Americaphiles

The Story Of My Fucking Life

One-twenty-eight

Posted by ilbebe on July 4, 2012

This will attempt to recount how my initial distaste for reggae landed me in a sticky,  racially-charged moment in a bar when I was twenty-seven.

I didn’t hear much reggae bumping out of cars in Brentwood  in my teen years. If I had to guess, I’d say I’d probably heard no more than a handful of reggae songs ever before I moved to Arcata to begin college. I don’t even remember anyone wearing Bob Marley shirts in high school, though there must have been a few mixed in there with the Tool, NIN, and Nirvana shirts. My stance on reggae upon entering HSU was pretty similar t0 my stance on any “world” music that I was mostly unfamiliar with; a stance best encapsulated by the timeless teenage shoulder shrug/ “Whatever” combo. However, it did not take me long to start hating reggae.

Those unfamiliar with the term ‘trustafarian’ must consider themselves lucky, as the people described by this term are really some of the most contemptible young people I’ve ever come across. The defining elements of trustafarianism are a wealthy and privileged background, the escape of which results in a deeply flawed understanding of the message of traditional rastafarianism that manifests itself in an enthusiasm for reggae music and tattered clothing much moreso than the belief in a universal spirit of love and self-empowerment. This misunderstanding is then combined with an obnoxious and heavy-handed proselytizing attitude used in dealing with people who don’t like reggae that is actually no different than the common contempt any stripe of rich kids feel towards anyone different than them. The insidious part of trustafarianism is that these fucking asshole rich kids that are dressed like paupers from a Dickens novel will give you no end of shit if you dare say anything crossways about reggae music, or wearing garbage, or blatantly smoking weed in public while waiting to get into a show at a venue that has very nicely asked you to keep the weed smoking low-profile.

Thus did I come to associate the tones of reggae music with people I loathed. There was also an element of oversaturation at work; reggae can at times be inescapable in Arcata, and hell, sometimes yr just not in the mood. Once I was eating lunch with a co-worker at the cafeteria and he audibly groaned when ‘One Love’ came on the sound system. What’s Up, I asked. I Can’t Take Much More Bob, Man, he said. He continued to explain that the only CD that lived in the sculpture lab where he spent almost half of his week was Legend, the Bob Marley greatest hits collection. It’s As If The Wheels Won’t Turn Unless It’s Playing he said, sadly.

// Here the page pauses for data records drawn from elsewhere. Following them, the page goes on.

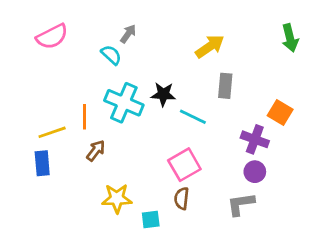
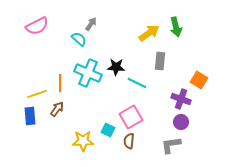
green arrow: (290, 38) -> (176, 27), moved
brown arrow: (96, 151) -> (57, 109), moved
cyan square: (151, 220) -> (108, 130), moved, turned 32

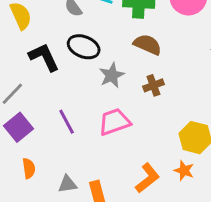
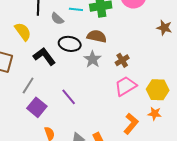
brown semicircle: (148, 45) -> (97, 36), moved
pink trapezoid: (114, 122) -> (126, 86), moved

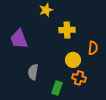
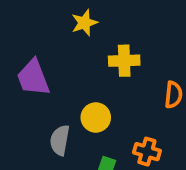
yellow circle: (73, 60) -> (96, 117), moved

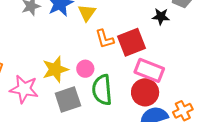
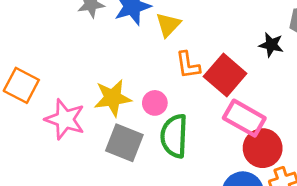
red square: (132, 42) -> (225, 75), turned -36
red circle: (145, 92) -> (263, 148), moved
gray square: (68, 100) -> (124, 143), turned 32

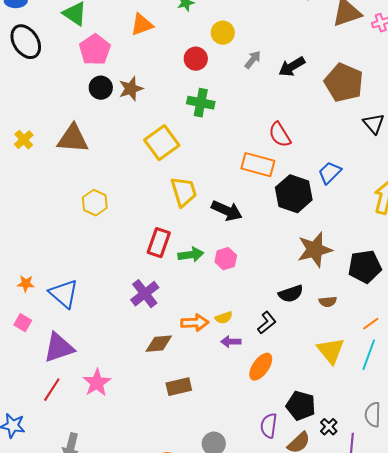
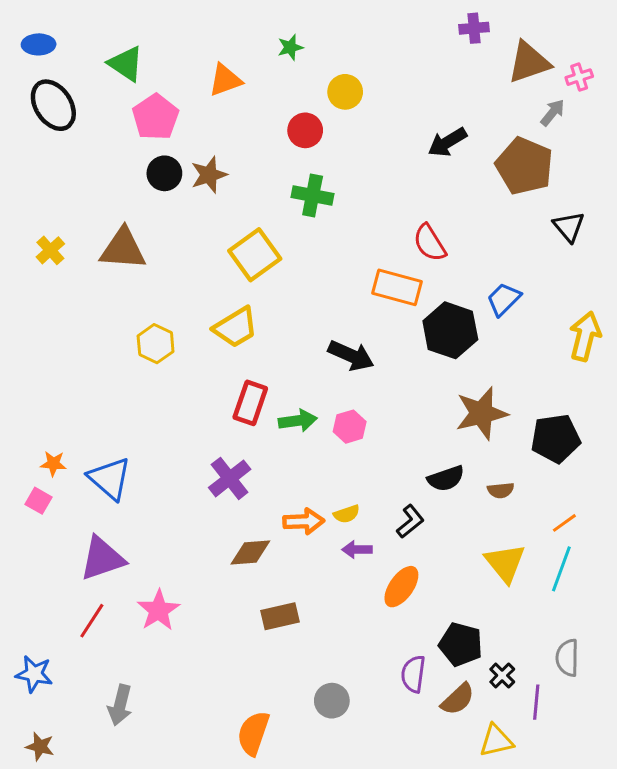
gray arrow: (253, 60) -> (553, 113), moved
yellow trapezoid: (184, 192) -> (236, 327), moved, turned 76
pink square: (23, 323) -> (39, 501), moved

It took years for my opinion on reggae to soften, but it did. Then my friend Shawn became obsessed with Joe Strummer’s version of ‘Redemption Song’, never my favorite Bob song to begin with. It became a running joke between us where he would put it on at every possible time, and I would sigh and pretend to hate it, then sing along with gusto at the brilliant line “emancipate yourself from the chains of mental slavery”. After numerous listens, I finally grew to like the song, and I now smile when I see the bumper sticker with that lyric on it. However, there was to be one last awkward moment between me and the ghost of Bob Marley, and it happened at McNally’s on a dead Thursday night in the summer of 2008.

Shawn and I were there with a few other people, and other than us, there weren’t many other people in the bar. The jukebox died, so Shawn went to put some money in. I called after him “Yeah, put on Redemption Song!” and laughed derisively. He laughed over his shoulder as he walked towards the far wall where the jukebox was mounted, but another guy at the bar didn’t think it was funny. “What’s so funny about Redemption Song?” he asked.

How could I explain the entire personal history that had led to this stupid inside joke to a very pissed-off looking black dude with dreds in a bar in Oakland on a Thursday? My mind got stuck, and all that came out of my mouth was “Uhhhhh…”

“I’m waiting for an answer,” he said, “What have you got against Bob Marley?”

Shawn walked back over from the jukebox and intervened on my behalf. “Oh, it’s just a joke we have.”

The dude was not amused. “I don’t see what’s so funny about that song. It’s a great song. I’d love to know why you don’t like it.”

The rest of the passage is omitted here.